§ **Material for the task**:
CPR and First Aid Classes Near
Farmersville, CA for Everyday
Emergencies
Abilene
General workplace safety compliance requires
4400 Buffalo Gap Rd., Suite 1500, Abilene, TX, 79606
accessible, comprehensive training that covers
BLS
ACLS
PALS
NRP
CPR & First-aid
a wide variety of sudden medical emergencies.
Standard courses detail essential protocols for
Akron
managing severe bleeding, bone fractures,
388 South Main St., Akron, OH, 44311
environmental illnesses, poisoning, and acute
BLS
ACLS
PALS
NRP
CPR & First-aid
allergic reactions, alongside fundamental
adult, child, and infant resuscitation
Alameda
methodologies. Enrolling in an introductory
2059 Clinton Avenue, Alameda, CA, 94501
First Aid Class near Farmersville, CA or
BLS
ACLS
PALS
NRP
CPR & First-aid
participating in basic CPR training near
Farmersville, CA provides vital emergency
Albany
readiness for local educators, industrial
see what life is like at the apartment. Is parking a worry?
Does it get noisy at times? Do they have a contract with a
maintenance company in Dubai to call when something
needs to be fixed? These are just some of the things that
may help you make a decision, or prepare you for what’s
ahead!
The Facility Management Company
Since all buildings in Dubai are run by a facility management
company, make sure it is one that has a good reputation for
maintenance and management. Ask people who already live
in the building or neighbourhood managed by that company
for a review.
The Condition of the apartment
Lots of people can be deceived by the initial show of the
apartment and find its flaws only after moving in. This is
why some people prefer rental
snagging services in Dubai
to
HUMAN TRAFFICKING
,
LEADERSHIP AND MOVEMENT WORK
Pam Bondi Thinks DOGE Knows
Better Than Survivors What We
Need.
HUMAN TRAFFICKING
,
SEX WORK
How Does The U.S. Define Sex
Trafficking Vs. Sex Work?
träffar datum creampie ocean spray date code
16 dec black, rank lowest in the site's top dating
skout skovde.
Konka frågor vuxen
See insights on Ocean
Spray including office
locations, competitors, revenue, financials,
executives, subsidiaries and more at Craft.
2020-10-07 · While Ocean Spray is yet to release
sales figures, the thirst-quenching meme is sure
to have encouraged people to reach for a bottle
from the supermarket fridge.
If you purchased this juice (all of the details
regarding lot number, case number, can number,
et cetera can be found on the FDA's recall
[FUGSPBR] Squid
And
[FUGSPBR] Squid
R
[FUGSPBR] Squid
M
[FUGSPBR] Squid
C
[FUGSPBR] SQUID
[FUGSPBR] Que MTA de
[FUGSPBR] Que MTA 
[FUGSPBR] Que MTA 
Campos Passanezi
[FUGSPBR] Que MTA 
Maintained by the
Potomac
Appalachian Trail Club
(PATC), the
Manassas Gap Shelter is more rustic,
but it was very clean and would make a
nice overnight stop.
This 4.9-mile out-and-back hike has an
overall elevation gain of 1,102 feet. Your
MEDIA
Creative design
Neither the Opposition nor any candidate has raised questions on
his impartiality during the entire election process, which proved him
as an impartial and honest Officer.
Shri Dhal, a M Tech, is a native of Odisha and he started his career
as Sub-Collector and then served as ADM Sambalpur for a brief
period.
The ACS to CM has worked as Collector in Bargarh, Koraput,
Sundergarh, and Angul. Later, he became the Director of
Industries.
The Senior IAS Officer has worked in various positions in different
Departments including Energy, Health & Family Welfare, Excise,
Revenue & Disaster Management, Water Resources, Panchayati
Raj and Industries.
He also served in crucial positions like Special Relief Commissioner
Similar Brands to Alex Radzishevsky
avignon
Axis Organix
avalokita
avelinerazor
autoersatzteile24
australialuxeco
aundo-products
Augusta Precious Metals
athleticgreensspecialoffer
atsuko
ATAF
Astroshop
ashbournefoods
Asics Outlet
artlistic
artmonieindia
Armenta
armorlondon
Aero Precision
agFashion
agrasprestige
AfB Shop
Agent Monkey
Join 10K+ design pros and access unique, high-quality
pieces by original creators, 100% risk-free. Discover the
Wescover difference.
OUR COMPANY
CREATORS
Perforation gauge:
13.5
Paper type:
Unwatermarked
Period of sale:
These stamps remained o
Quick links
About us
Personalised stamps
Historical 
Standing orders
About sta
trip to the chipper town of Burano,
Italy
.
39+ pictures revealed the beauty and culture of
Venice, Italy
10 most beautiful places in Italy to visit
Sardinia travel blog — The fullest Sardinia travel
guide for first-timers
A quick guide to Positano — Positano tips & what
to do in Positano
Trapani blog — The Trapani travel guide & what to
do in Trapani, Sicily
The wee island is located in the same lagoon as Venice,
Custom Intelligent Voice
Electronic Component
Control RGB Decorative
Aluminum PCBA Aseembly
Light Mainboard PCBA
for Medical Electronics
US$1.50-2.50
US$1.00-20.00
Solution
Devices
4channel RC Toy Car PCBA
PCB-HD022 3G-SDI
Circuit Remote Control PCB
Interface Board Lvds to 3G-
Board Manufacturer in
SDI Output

§ **Directions for this task**: Give again, word for word, the records from their first line to the one with "Trafficking Vs. Sex Work?", and leave out all else.

§ **Response for this exercise**:
CPR and First Aid Classes Near
Farmersville, CA for Everyday
Emergencies
Abilene
General workplace safety compliance requires
4400 Buffalo Gap Rd., Suite 1500, Abilene, TX, 79606
accessible, comprehensive training that covers
BLS
ACLS
PALS
NRP
CPR & First-aid
a wide variety of sudden medical emergencies.
Standard courses detail essential protocols for
Akron
managing severe bleeding, bone fractures,
388 South Main St., Akron, OH, 44311
environmental illnesses, poisoning, and acute
BLS
ACLS
PALS
NRP
CPR & First-aid
allergic reactions, alongside fundamental
adult, child, and infant resuscitation
Alameda
methodologies. Enrolling in an introductory
2059 Clinton Avenue, Alameda, CA, 94501
First Aid Class near Farmersville, CA or
BLS
ACLS
PALS
NRP
CPR & First-aid
participating in basic CPR training near
Farmersville, CA provides vital emergency
Albany
readiness for local educators, industrial
see what life is like at the apartment. Is parking a worry?
Does it get noisy at times? Do they have a contract with a
maintenance company in Dubai to call when something
needs to be fixed? These are just some of the things that
may help you make a decision, or prepare you for what’s
ahead!
The Facility Management Company
Since all buildings in Dubai are run by a facility management
company, make sure it is one that has a good reputation for
maintenance and management. Ask people who already live
in the building or neighbourhood managed by that company
for a review.
The Condition of the apartment
Lots of people can be deceived by the initial show of the
apartment and find its flaws only after moving in. This is
why some people prefer rental
snagging services in Dubai
to
HUMAN TRAFFICKING
,
LEADERSHIP AND MOVEMENT WORK
Pam Bondi Thinks DOGE Knows
Better Than Survivors What We
Need.
HUMAN TRAFFICKING
,
SEX WORK
How Does The U.S. Define Sex
Trafficking Vs. Sex Work?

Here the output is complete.